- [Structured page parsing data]

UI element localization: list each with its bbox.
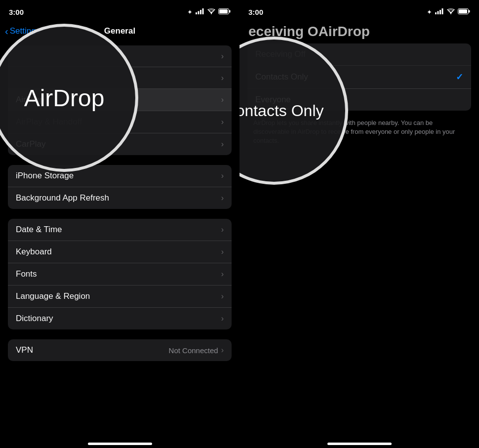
chevron-icon: › bbox=[221, 52, 224, 61]
dictionary-label: Dictionary bbox=[16, 314, 53, 324]
airdrop-settings: eceiving O AirDrop Receiving Off Contact… bbox=[240, 22, 479, 438]
svg-rect-11 bbox=[442, 8, 443, 14]
right-home-indicator bbox=[240, 438, 479, 448]
battery-icon bbox=[218, 8, 231, 16]
left-panel: 3:00 ✦ bbox=[0, 0, 240, 448]
left-status-icons: ✦ bbox=[187, 8, 231, 16]
fonts-label: Fonts bbox=[16, 269, 37, 279]
svg-point-12 bbox=[450, 13, 451, 14]
right-status-bar: 3:00 ✦ bbox=[240, 0, 479, 22]
svg-rect-14 bbox=[469, 10, 470, 12]
svg-rect-8 bbox=[435, 12, 437, 14]
chevron-icon: › bbox=[221, 194, 224, 203]
right-location-icon: ✦ bbox=[427, 8, 432, 16]
wifi-icon bbox=[207, 8, 215, 16]
chevron-icon: › bbox=[221, 118, 224, 126]
signal-icon bbox=[196, 8, 204, 16]
dictionary-item[interactable]: Dictionary › bbox=[8, 308, 232, 329]
svg-rect-3 bbox=[202, 8, 204, 14]
fonts-item[interactable]: Fonts › bbox=[8, 263, 232, 285]
background-refresh-label: Background App Refresh bbox=[16, 193, 109, 203]
vpn-label: VPN bbox=[16, 345, 33, 355]
left-time: 3:00 bbox=[9, 8, 24, 16]
keyboard-item[interactable]: Keyboard › bbox=[8, 241, 232, 263]
language-region-label: Language & Region bbox=[16, 291, 90, 301]
keyboard-label: Keyboard bbox=[16, 247, 52, 257]
group-vpn: VPN Not Connected › bbox=[8, 339, 232, 361]
background-refresh-item[interactable]: Background App Refresh › bbox=[8, 187, 232, 209]
date-time-item[interactable]: Date & Time › bbox=[8, 219, 232, 241]
date-time-label: Date & Time bbox=[16, 225, 62, 235]
right-time: 3:00 bbox=[248, 8, 263, 16]
home-bar bbox=[88, 443, 152, 445]
chevron-icon: › bbox=[221, 74, 224, 82]
svg-rect-6 bbox=[229, 10, 231, 12]
svg-rect-0 bbox=[196, 12, 197, 14]
right-battery-icon bbox=[458, 8, 470, 16]
group-storage: iPhone Storage › Background App Refresh … bbox=[8, 165, 232, 209]
chevron-icon: › bbox=[221, 292, 224, 301]
iphone-storage-label: iPhone Storage bbox=[16, 171, 74, 181]
right-home-bar bbox=[327, 443, 392, 445]
chevron-icon: › bbox=[221, 95, 224, 104]
vpn-item[interactable]: VPN Not Connected › bbox=[8, 339, 232, 361]
nav-title: General bbox=[104, 26, 135, 36]
left-home-indicator bbox=[0, 438, 240, 448]
svg-rect-15 bbox=[459, 9, 467, 13]
svg-rect-1 bbox=[198, 11, 200, 14]
svg-rect-7 bbox=[219, 9, 228, 13]
chevron-icon: › bbox=[221, 140, 224, 149]
right-status-icons: ✦ bbox=[427, 8, 470, 16]
back-chevron-icon: ‹ bbox=[5, 26, 8, 37]
group-language: Date & Time › Keyboard › Fonts › Languag… bbox=[8, 219, 232, 329]
svg-rect-2 bbox=[200, 10, 201, 14]
left-status-bar: 3:00 ✦ bbox=[0, 0, 240, 22]
right-wifi-icon bbox=[447, 8, 455, 16]
svg-rect-9 bbox=[438, 11, 439, 14]
right-panel: 3:00 ✦ bbox=[240, 0, 479, 448]
svg-rect-10 bbox=[439, 10, 441, 14]
language-region-item[interactable]: Language & Region › bbox=[8, 285, 232, 308]
contacts-only-circle-text: Contacts Only bbox=[240, 102, 328, 120]
checkmark-icon: ✓ bbox=[456, 72, 463, 82]
svg-point-4 bbox=[211, 13, 212, 14]
airdrop-nav-title: AirDrop bbox=[319, 24, 370, 40]
chevron-icon: › bbox=[221, 171, 224, 180]
vpn-status: Not Connected bbox=[169, 346, 218, 355]
airdrop-circle-text: AirDrop bbox=[24, 84, 105, 112]
location-icon: ✦ bbox=[187, 8, 193, 16]
chevron-icon: › bbox=[221, 247, 224, 256]
chevron-icon: › bbox=[221, 225, 224, 234]
chevron-icon: › bbox=[221, 314, 224, 323]
chevron-icon: › bbox=[221, 270, 224, 279]
right-signal-icon bbox=[435, 8, 444, 16]
chevron-icon: › bbox=[221, 346, 224, 355]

- [YOUR TASK]
Each line above that contains the word "Connected" should be copied.

- [FINAL ANSWER]
group-vpn: VPN Not Connected › bbox=[8, 339, 232, 361]
vpn-item[interactable]: VPN Not Connected › bbox=[8, 339, 232, 361]
vpn-status: Not Connected bbox=[169, 346, 218, 355]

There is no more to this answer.